Its hard to paint yellow flowers,too quickly they can turn muddy or dirty coloured. These 'Golden Dawn' Narcissus were shaded first using ultramarine violet watercolour, and then very carefully, yellows placed on top,without disturbing the underlayer.

Incidently,I always use artists quality Winsor and Newton watercolours but I have some Schminkes and Senneliers too. For the Paperwhite Narcissus I used Davys grey and greens, which I usually mix myself;my favourite mix being Winsor yellow and Ultramarine. I don't know when it'll be finished but I'll keep posting snippets.

Monday, 14 March 2011

More lichens

These little studies of lichens show different species of Cladonia;but I'm not exactly sure on the species name.They bear spore producing bodies of brown or scarlet red looking like matchsticks.I found them in the heathland of the Ystwyth river valley in Ceredigion.
The black lichen underneath is the very common dog lichen; Peltigera spp,with lots of different moss species.

These pixie cup lichens pictured above are brilliant;they reminds me of the clangers ?!!
They were drawn in pen (my favourite pen is the Pilot series) and coloured pencils.
Pen is a great way of drawing lichens using a variety of marks, like hatching lines, dots- stippling, or even just little squiggles!
One day I'll paint them better!

Drawing lichens in winter

During the winter months there's not much to draw out there botanically, but lichens make a fascinating subject. You can see them better in the winter woodlands when there's no leaf-cover.  They can be easily found littering the forest floor, blown down from their treetop homes by winter gales.

  A fascinating organism; they are made up of green algae (and sometimes cyanobacteria aswell) living within the body of a fungus in a symbiotic relationship ; the algae provides the food by photosynthesis and the fungi gives protection against the elements.

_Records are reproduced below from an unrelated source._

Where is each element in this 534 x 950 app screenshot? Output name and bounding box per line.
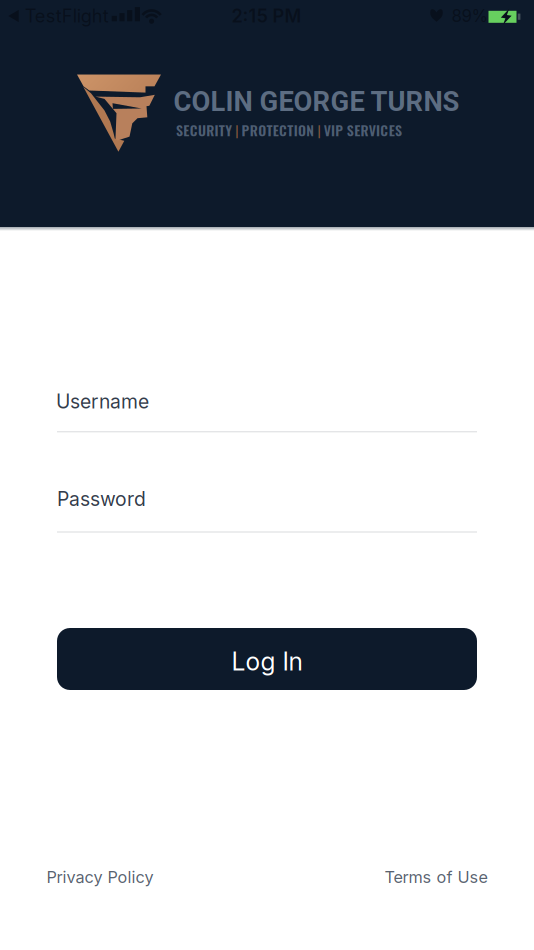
button[interactable]: Log In — [57, 628, 477, 690]
staticText: | — [317, 120, 320, 140]
staticText: 2:15 PM — [232, 5, 302, 27]
staticText: 89% — [452, 6, 488, 26]
staticText: TestFlight — [25, 5, 109, 27]
button[interactable]: Back to TestFlight — [8, 5, 109, 27]
staticText: COLIN GEORGE TURNS — [174, 86, 460, 118]
button[interactable]: Privacy Policy — [46, 867, 154, 887]
staticText: PROTECTION — [242, 120, 314, 140]
staticText: Log In — [232, 646, 302, 676]
staticText: Terms of Use — [384, 867, 488, 887]
staticText: | — [235, 120, 238, 140]
staticText: VIP SERVICES — [324, 120, 402, 140]
staticText: Password — [57, 487, 146, 511]
button[interactable]: Terms of Use — [384, 867, 488, 887]
staticText: SECURITY — [176, 120, 232, 140]
staticText: Username — [56, 390, 149, 413]
staticText: Privacy Policy — [46, 867, 154, 887]
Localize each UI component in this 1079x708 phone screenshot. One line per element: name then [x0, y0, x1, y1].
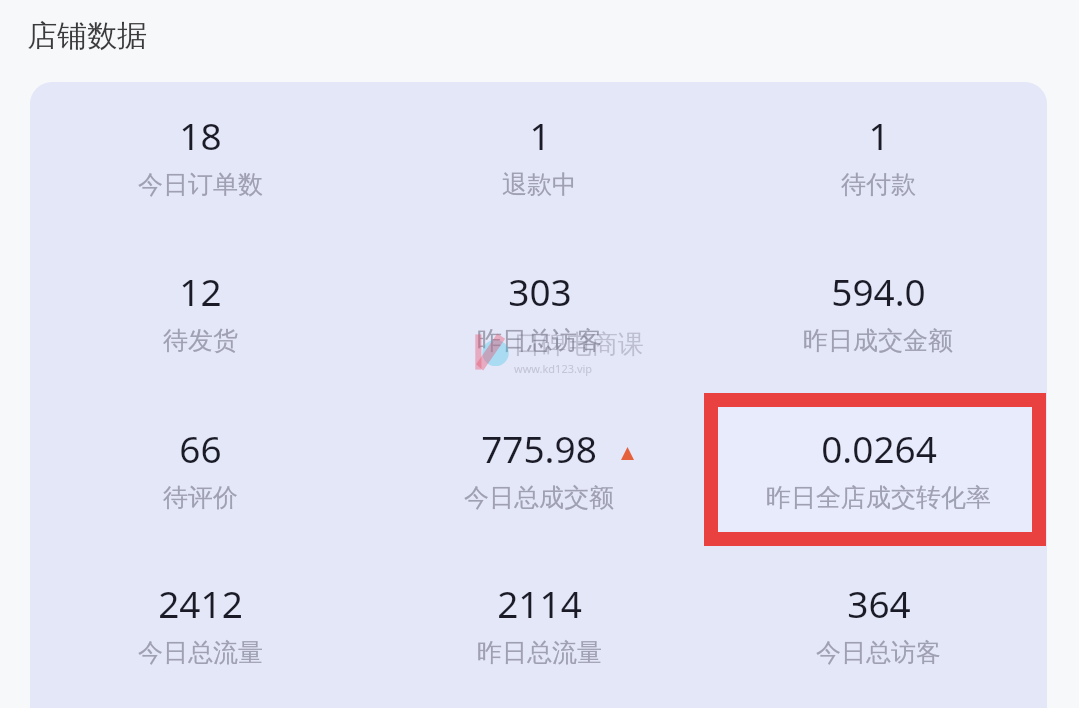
staticText: 昨日总流量 — [477, 637, 602, 668]
staticText: 18 — [179, 110, 222, 160]
staticText: www.kd123.vip — [514, 361, 593, 376]
staticText: 昨日全店成交转化率 — [766, 482, 991, 513]
button[interactable]: 18 — [138, 110, 263, 200]
staticText: 店铺数据 — [27, 17, 147, 55]
staticText: 口碑电商课 — [514, 328, 644, 361]
staticText: 待发货 — [163, 325, 238, 356]
button[interactable]: 66 — [163, 423, 238, 513]
button[interactable]: 364 — [816, 578, 941, 668]
staticText: 1 — [529, 110, 551, 160]
staticText: 昨日总访客 — [477, 325, 602, 356]
staticText: 2114 — [497, 578, 582, 628]
staticText: 今日总流量 — [138, 637, 263, 668]
button[interactable]: 2412 — [138, 578, 263, 668]
staticText: 待付款 — [841, 169, 916, 200]
button[interactable]: Highlighted metric — [704, 393, 1046, 546]
staticText: 今日总成交额 — [464, 482, 614, 513]
staticText: 昨日成交金额 — [803, 325, 953, 356]
staticText: 66 — [179, 423, 222, 473]
staticText: 0.0264 — [821, 423, 937, 473]
staticText: 今日订单数 — [138, 169, 263, 200]
staticText: 2412 — [158, 578, 243, 628]
button[interactable]: 1 — [841, 110, 916, 200]
button[interactable]: 1 — [502, 110, 577, 200]
staticText: 待评价 — [163, 482, 238, 513]
staticText: 1 — [868, 110, 890, 160]
staticText: 775.98 — [481, 423, 597, 473]
staticText: 退款中 — [502, 169, 577, 200]
button[interactable]: 0.0264 — [766, 423, 991, 513]
button[interactable]: 12 — [163, 266, 238, 356]
button[interactable]: 594.0 — [803, 266, 953, 356]
button[interactable]: 2114 — [477, 578, 602, 668]
staticText: 364 — [847, 578, 911, 628]
staticText: 303 — [508, 266, 572, 316]
staticText: 594.0 — [831, 266, 926, 316]
staticText: 12 — [179, 266, 222, 316]
button[interactable]: 303 — [477, 266, 602, 356]
staticText: 今日总访客 — [816, 637, 941, 668]
button[interactable]: 775.98 — [464, 423, 614, 513]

They have a variety of many different forms and textures, making them very interesting to draw.  Some are large, frilly and bushy, others are fine and dusty and some are so tiny that they occupy a micro world only seen with a hand-lens.

A magnifying glass is needed to get close up on the detail, or even better a x10 hand-lens.
They are good to draw in all medias especially pen and graphite pencil.
I like to use a Pilot, fibre tip pen, with water resistant ink so it's good with watercolour washes too. You can get different size nibs, the smaller the better for me!

Using pen really shows up all the little details on a lichen twig. 

Here I used lots of different marks with the pen - dots, dashes & squiggles.